WhatsApp is now cracking down on it.
Recently, the messenger service deleted more than two million accounts due to a new rule.
More are to follow.
Menlo Park - When the smartphone is ringing nonstop: Spam messages are increasingly being sent via WhatsApp, which take users' nerves. Now the messenger service is taking radical action against messages in a loop. In just one month, the company banned more than two million users and deleted their accounts, the
BBC
reported. But what does that mean for prolific writers and people who like to break up their WhatsApp concerns into several messages?
Do not worry.
14 short messages in one minute may upset some recipients, but that is far from being spam.
Around 95 percent of the blocked accounts were robot accounts that have automated the sending of messages.
Most of it came from India.
With around 400 million accounts worldwide, there are most WhatsApp users there, but above all many organizations that send masses of spam or have fraudulent intent *.
Video: Beware of Phishing
WhatsApp deletes millions of accounts: “Top focus” on fake news - you should be aware of that
If you receive more and more spam messages on WhatsApp, you can trigger the blocking by reporting the relevant accounts.
According to the
BBC,
only accounts with an "abnormally high" message rate
were blocked last month
- one that a person would not be able to do at all.
The suspension of these accounts is a consequence of a new messenger policy.
The dissemination of false and dangerous information in India would now be proceeded with "top focus".
This is no coincidence: Again and again, mass fake news in India triggers murders and other acts of violence.
WhatsApp is also increasingly targeting criminals around the world.
The service, which is owned by Facebook, said, according to the BBC, that it is using its own tools to prevent abuse.
WhatsApp doesn't give criminals a chance - that also means: Messenger always reads
WhatsApp deletes around eight million people every month;
either because their account sent illegal content, or because the company classifies them as fraudsters and criminals.

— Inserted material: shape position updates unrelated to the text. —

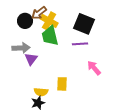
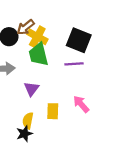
purple triangle: (31, 59) -> (31, 89), moved
pink arrow: (94, 68) -> (81, 104), moved
yellow semicircle: (41, 92) -> (28, 121), turned 96

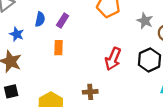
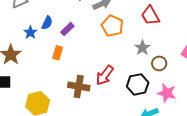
blue star: (17, 34) -> (30, 32), moved
brown cross: (90, 92) -> (79, 86), moved, size x1.5

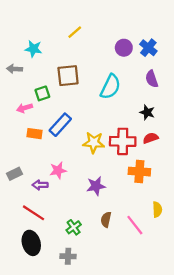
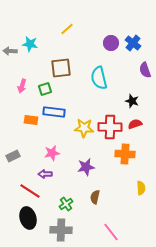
gray arrow: (14, 69) -> (10, 51), moved
purple semicircle: (152, 79) -> (145, 70), moved
cyan semicircle: (110, 87) -> (99, 78), turned 140
green square: (42, 93) -> (45, 89), moved
pink arrow: (25, 108) -> (22, 86), moved, turned -56
blue rectangle: (60, 125) -> (54, 112), turned 55
purple arrow: (40, 185) -> (45, 174), moved
pink line: (135, 225) -> (111, 232), moved
gray cross: (68, 256) -> (61, 230), size x1.5

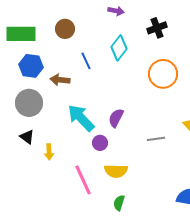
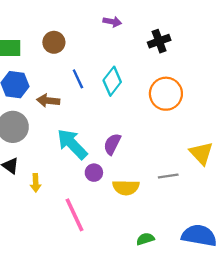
cyan diamond: (119, 48) -> (112, 81), moved
gray line: (156, 139) -> (168, 176), moved
yellow semicircle: (116, 171) -> (126, 187), moved
green semicircle: (119, 203) -> (145, 239), moved, turned 56

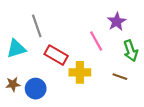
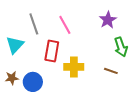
pink line: (96, 41) -> (65, 25), moved
cyan triangle: (16, 49) -> (15, 45), turned -30
red rectangle: (56, 55) -> (52, 51), turned 70

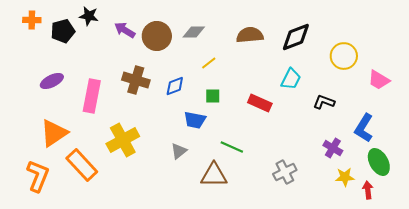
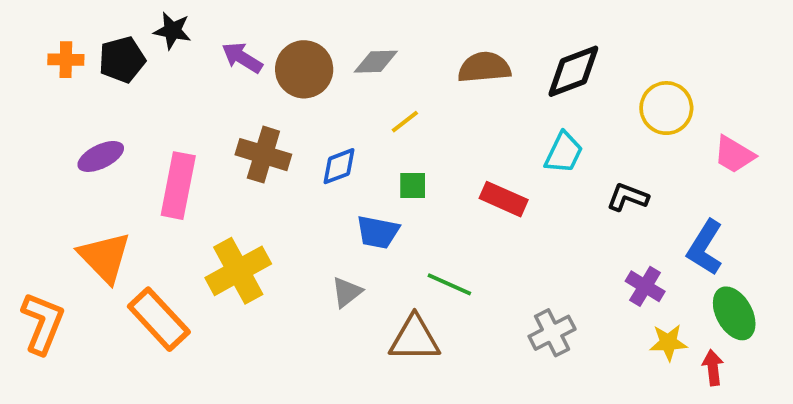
orange cross: (32, 20) -> (66, 60), moved
orange triangle: (54, 133) -> (105, 257), turned -40
orange L-shape: (38, 176) -> (43, 323), moved

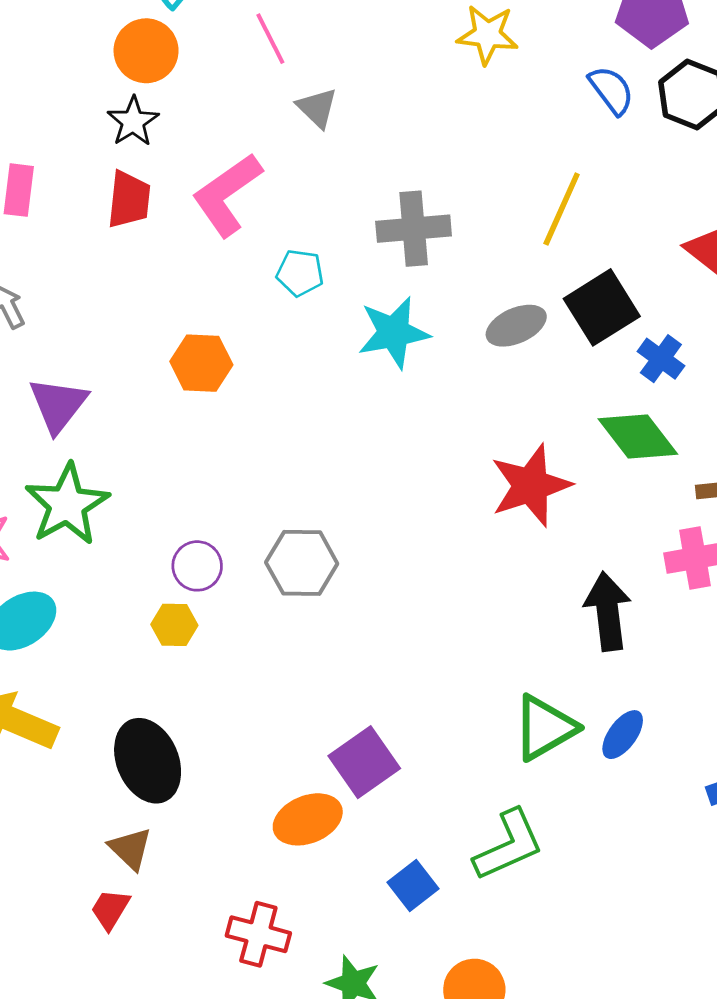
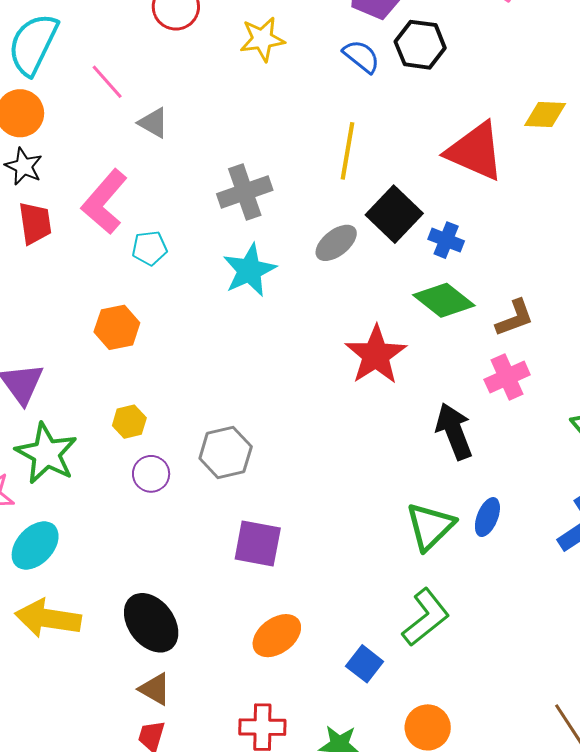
cyan pentagon: (300, 273) -> (150, 248), moved
yellow hexagon: (174, 625) -> (129, 422), moved
purple square: (364, 762) -> (258, 544), moved, turned -30

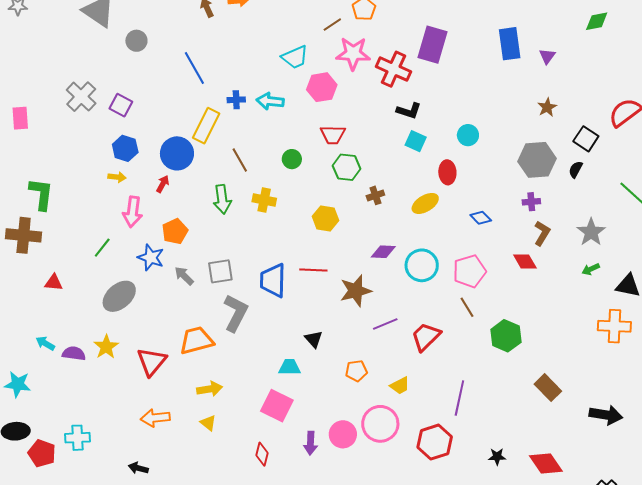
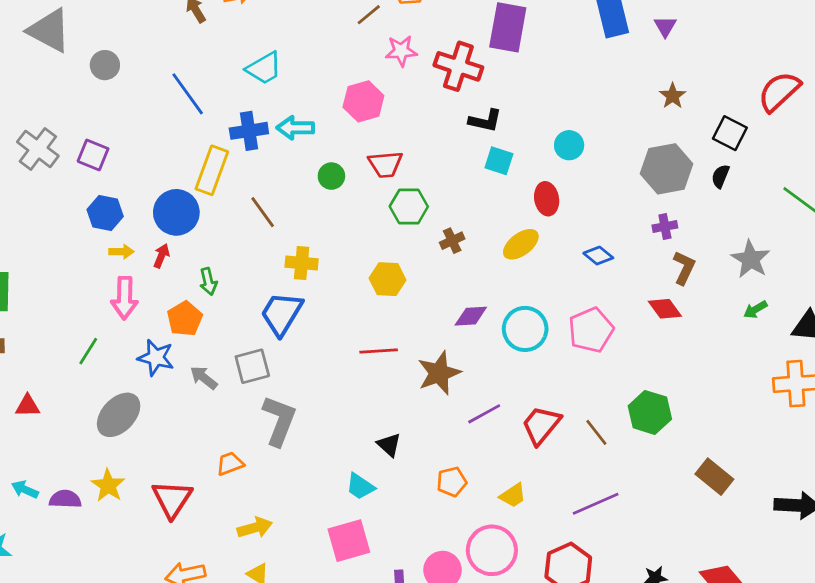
pink star: (353, 53) -> (401, 51), size x0.7
cyan trapezoid: (295, 57) -> (264, 68), moved
blue cross: (236, 100) -> (249, 131), size x1.5
green circle: (292, 159) -> (331, 176), moved
yellow arrow: (117, 177) -> (121, 252), moved
green arrow: (222, 199) -> (208, 281), moved, size x0.7
blue trapezoid: (273, 280) -> (282, 314), moved, turned 36
brown line: (467, 307) -> (596, 432), moved
orange trapezoid: (197, 340) -> (230, 464), size x0.6
cyan trapezoid: (290, 367) -> (360, 486), turned -140
purple line: (459, 398) -> (596, 504), turned 60
pink square: (277, 406) -> (349, 541), turned -36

In order to identify these, WhatsApp evaluates so-called "behavior signals".
That means: The Messenger belonging to Facebook evaluates freely available and "unencrypted information" such as profile and group photos or account descriptions.
WhatsApp does not read messages, as the company recently confirmed.
Conclusion: If you don't get into debt and don't type superhumanely quickly, you don't have to fear deletion.